Mary Polak, the B.C. environment minister, and Steve Thomson, minister of forests, lands and natural resource operations, also announced Tuesday that they had issued an environmental assessment certificate to BC Hydro, with 77 conditions. They include a $20-million compensation fund for lost agricultural lands and activities, the development of an aboriginal business participation plan, and protocols to reduce harm to wildlife and its habitat.
BC Hydro spokesman Dave Conway said the Crown corporation is pleased with Tuesday's government decisions. He said the federal and provincial conditions for the project appear to be similar and Hydro expects "we could meet those conditions."
Should Hydro receive "financial investment" approval from the province this fall, as well as required federal fisheries and navigable waters authorizations, site preparation work could begin as early as January, Conway said. Construction is expected to take eight years.
Andrea Morison, coordinator of the Peace Valley Environment Association, said she is disappointed by the federal government decision, but said that pressure would now ramp up on the provincial cabinet to reject the project.
"We don't see it as a fait accompli," she said. "This project is not in the interest of British Columbians. It's not something we need."
The joint review panel described Site C in May as the best and cheapest alternative for new energy in the province, but said the Crown corporation had not proven that the project should proceed at this time.
The panel recommended the B.C. Utilities Commission, which ruled in 1983 that Site C was not needed, look at the issue of need. But the province has rejected that suggestion.
Morison noted that Treaty 8 First Nations in the Peace River have repeatedly warned they will resort to legal action to stop the project. "They have every intention of taking them to court on this if cabinet does decide to approve the project. We'll be backing them up."
Last month, First Nations told the provincial government it could have either the Site C dam or liquefied natural gas from the northeast, but not both.
Chief Roland Willson of the West Moberly First Nation said a recent decision from the Supreme Court of Canada has bolstered their say in any industrial development on that land. "If you want to push Site C, we're not going to be in favour of any LNG projects, any of the pipeline projects up there."
In a brief news conference Tuesday, Polak said she believed there had been adequate consultation with aboriginal groups.
Polak said the government has yet to decide to go ahead with the project.
"Government, broadly, still needs to make a decision with respect to a final investment decision," she said.

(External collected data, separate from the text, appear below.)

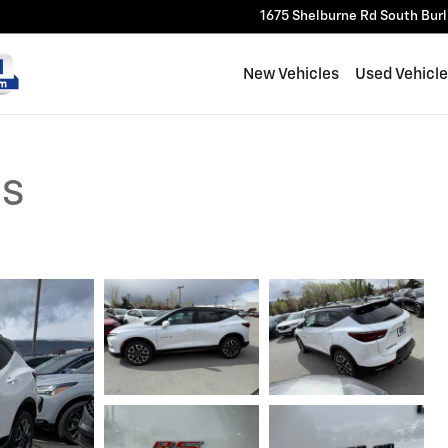
1675 Shelburne Rd
South Bur
New Vehicles
Used Vehicl
RS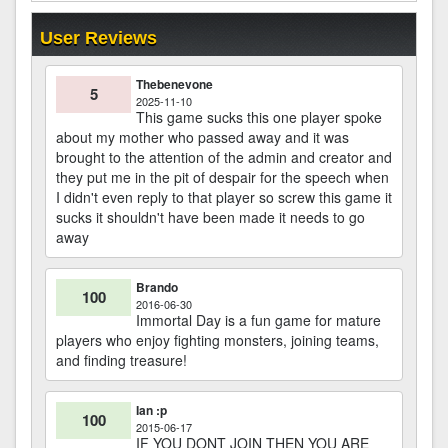
User Reviews
Thebenevone
5
2025-11-10
This game sucks this one player spoke
about my mother who passed away and it was
brought to the attention of the admin and creator and
they put me in the pit of despair for the speech when
I didn't even reply to that player so screw this game it
sucks it shouldn't have been made it needs to go
away
Brando
100
2016-06-30
Immortal Day is a fun game for mature
players who enjoy fighting monsters, joining teams,
and finding treasure!
Ian :p
100
2015-06-17
IF YOU DONT JOIN THEN YOU ARE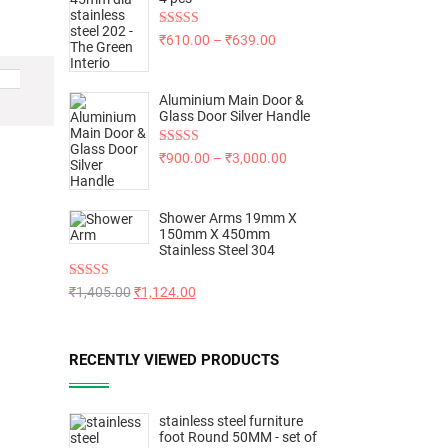
Rated
5.00
₹
610.00
–
₹
639.00
out of 5
Aluminium Main Door &
Glass Door Silver Handle
Rated
5.00
₹
900.00
–
₹
3,000.00
out of 5
Shower Arms 19mm X
150mm X 450mm
Stainless Steel 304
Rated
5.00
₹
1,405.00
₹
1,124.00
out of 5
RECENTLY VIEWED PRODUCTS
stainless steel furniture
foot Round 50MM - set of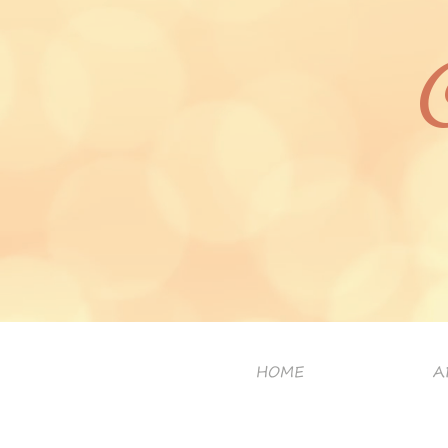
HOME
A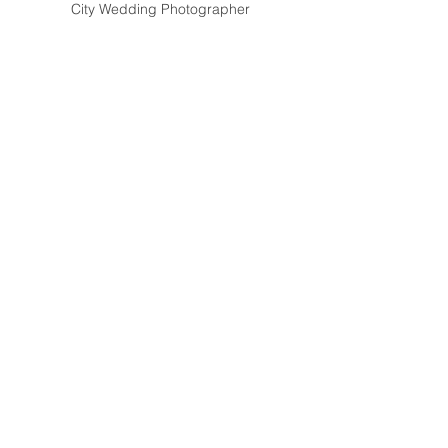
City Wedding Photographer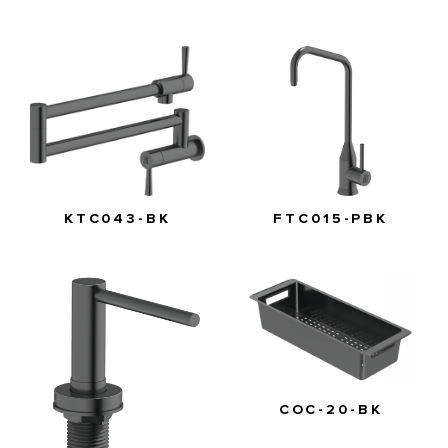
FTC015-PBK
KTC043-BK
COC-20-BK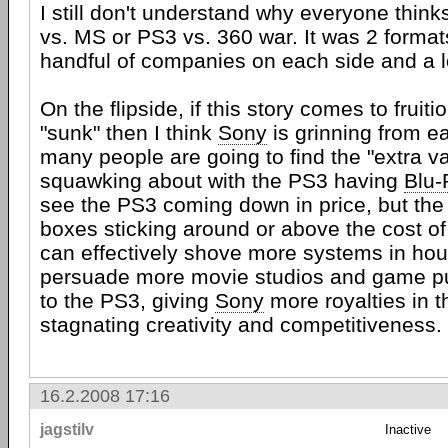
I still don't understand why everyone think
vs. MS or PS3 vs. 360 war. It was 2 forma
handful of companies on each side and a lo
On the flipside, if this story comes to fruit
"sunk" then I think
Sony
is grinning from ea
many people are going to find the "extra v
squawking about with the PS3 having
Blu-
see the PS3 coming down in price, but the
boxes sticking around or above the cost o
can effectively shove more systems in ho
persuade more movie studios and game pub
to the PS3, giving
Sony
more royalties in 
stagnating creativity and competitiveness.
16.2.2008 17:16
jagstilv
Inactive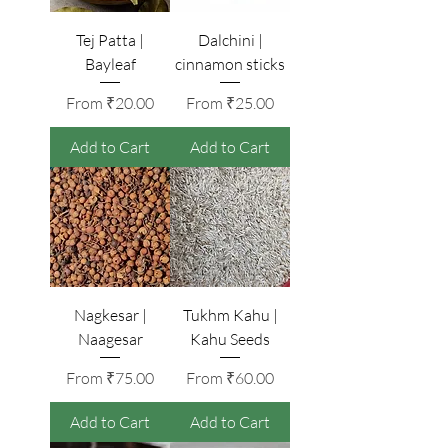
Tej Patta |
Dalchini |
Bayleaf
cinnamon sticks
Sale Price
Sale Price
From
₹20.00
From
₹25.00
Add to Cart
Add to Cart
Nagkesar |
Tukhm Kahu |
Naagesar
Kahu Seeds
Sale Price
Sale Price
From
₹75.00
From
₹60.00
Add to Cart
Add to Cart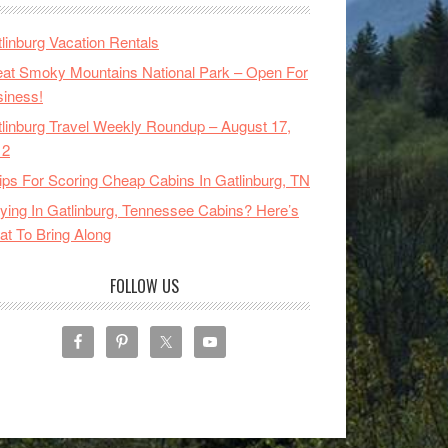
linburg Vacation Rentals
at Smoky Mountains National Park – Open For
iness!
linburg Travel Weekly Roundup – August 17,
12
ips For Scoring Cheap Cabins In Gatlinburg, TN
ying In Gatlinburg, Tennessee Cabins? Here’s
t To Bring Along
FOLLOW US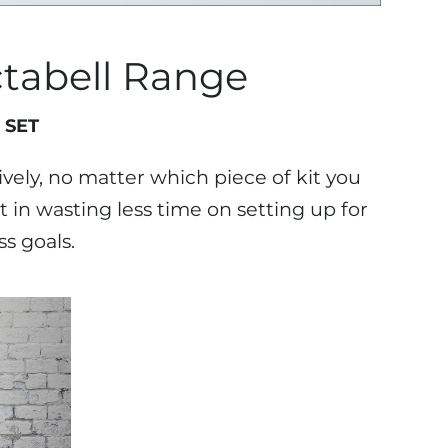
tabell Range
 SET
vely, no matter which piece of kit you
 in wasting less time on setting up for
s goals.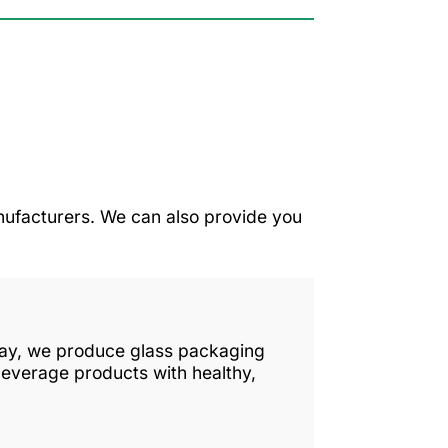
ufacturers. We can also provide you
 day, we produce glass packaging
beverage products with healthy,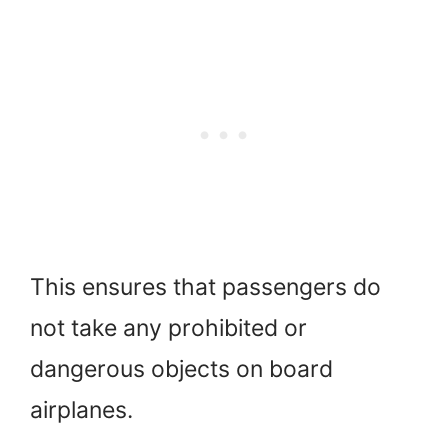
This ensures that passengers do
not take any prohibited or
dangerous objects on board
airplanes.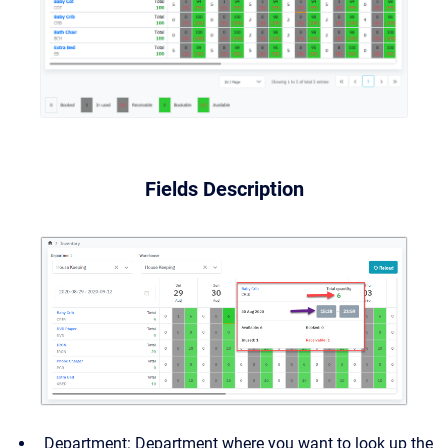
Fields Description
Department: Department where you want to look up the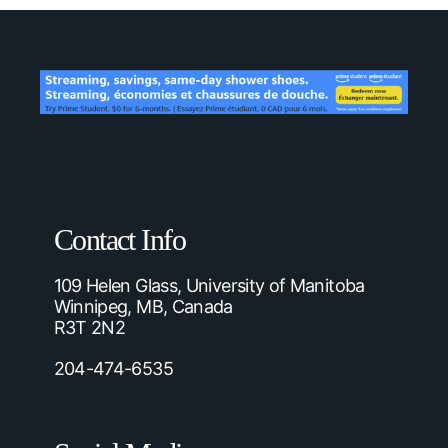
Contact Info
109 Helen Glass, University of Manitoba
Winnipeg, MB, Canada
R3T 2N2
204-474-6535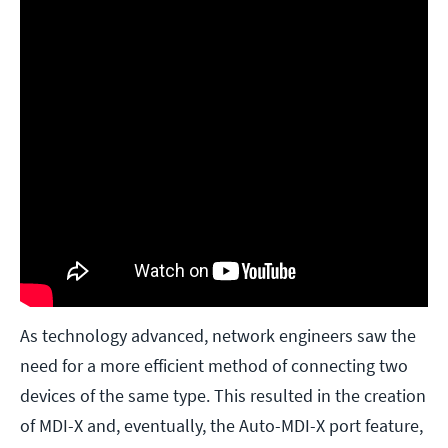
As technology advanced, network engineers saw the
need for a more efficient method of connecting two
devices of the same type. This resulted in the creation
of MDI-X and, eventually, the Auto-MDI-X port feature,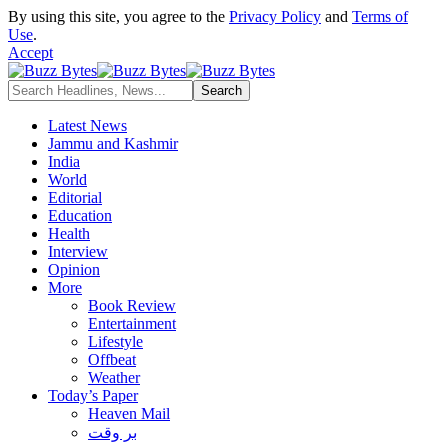
By using this site, you agree to the
Privacy Policy
and
Terms of
Use
.
Accept
Latest News
Jammu and Kashmir
India
World
Editorial
Education
Health
Interview
Opinion
More
Book Review
Entertainment
Lifestyle
Offbeat
Weather
Today’s Paper
Heaven Mail
بر وقت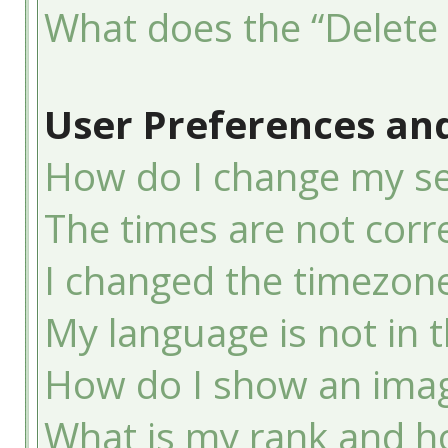
What does the “Delete 
User Preferences and
How do I change my se
The times are not corre
I changed the timezone 
My language is not in th
How do I show an ima
What is my rank and ho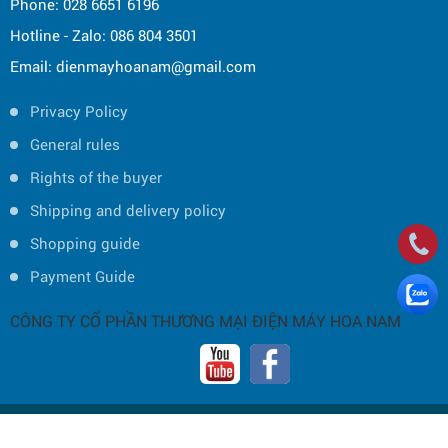
Phone: 028 6651 6196
Hotline - Zalo: 086 804 3501
Email: dienmayhoanam@gmail.com
Privacy Policy
General rules
Rights of the buyer
Shipping and delivery policy
Shopping guide
Payment Guide
CÔNG TY CỔ PHẦN THƯƠNG MẠI ĐIỆN MÁY HOA NAM
Copyright © 2019 by HOA NAM TRADING JOINT STOCK COMPANY -
Thiết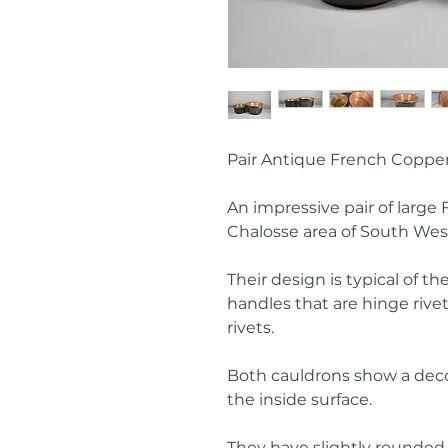
Pair Antique French Coppe
An impressive pair of large
Chalosse area of South Wes
Their design is typical of t
handles that are hinge rive
rivets.
Both cauldrons show a deco
the inside surface.
They have slightly rounde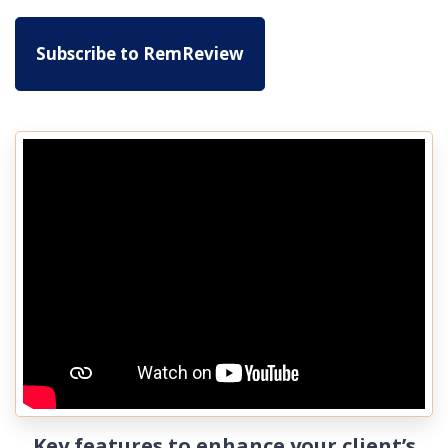
Subscribe to RemReview
Key features to enhance your client’s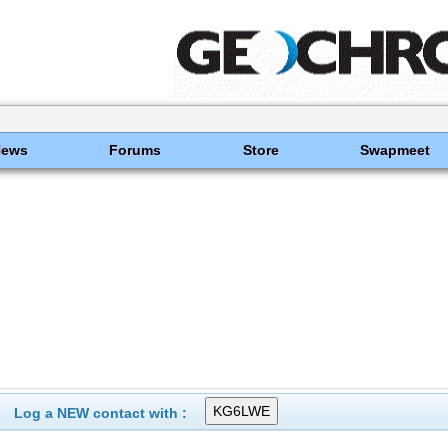
News
Forums
Store
Swapmeet
Log a NEW contact with :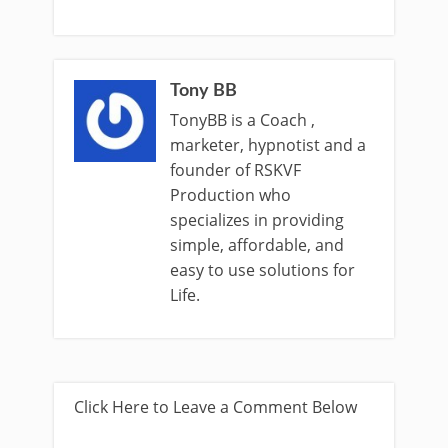
Tony BB
TonyBB is a Coach ,
marketer, hypnotist and a
founder of RSKVF
Production who
specializes in providing
simple, affordable, and
easy to use solutions for
Life.
Click Here to Leave a Comment Below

Paul Kariya, executive director of Clean Energy BC, said independent power producers "offer a robust, cost-effective alternative" to "adding another $8 billion of public debt" for Site C.
During the panel hearings, however, BC Hydro stated: "Intermittent resources such as wind and run-of-river provide little dependable capacity."
At 1,050 metres long and 60 metres high, the dam would flood 83 kilometres of the Peace River Valley from approximately Fort St. John to Hudson's Hope.
Site C is downstream of the W.A.C. Bennett and Peace Canyon dams and would also flood 14 kilometres of the Halfway River, 10 kilometres of the Moberly River, eight kilometres of Cache Creek, three kilometres of Farrell Creek and one kilometre of Lynx Creek.
BC Hydro says about 5,550 hectares of land would be submerged, including the loss of about 3,800 hectares of land capable of agricultural production.